*** Opening of THE DATA ***

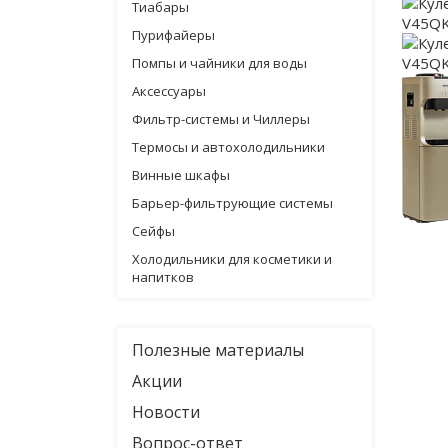
Тиабары
Пурифайеры
Помпы и чайники для воды
Аксессуары
Фильтр-системы и Чиллеры
Термосы и автохолодильники
Винные шкафы
Барьер-фильтрующие системы
Сейфы
Холодильники для косметики и
напитков
Полезные материалы
Акции
Новости
Вопрос-ответ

*** Close of THE DATA ***

In the entries above, how many lines hold the word "системы"? State the number and nothing else.

2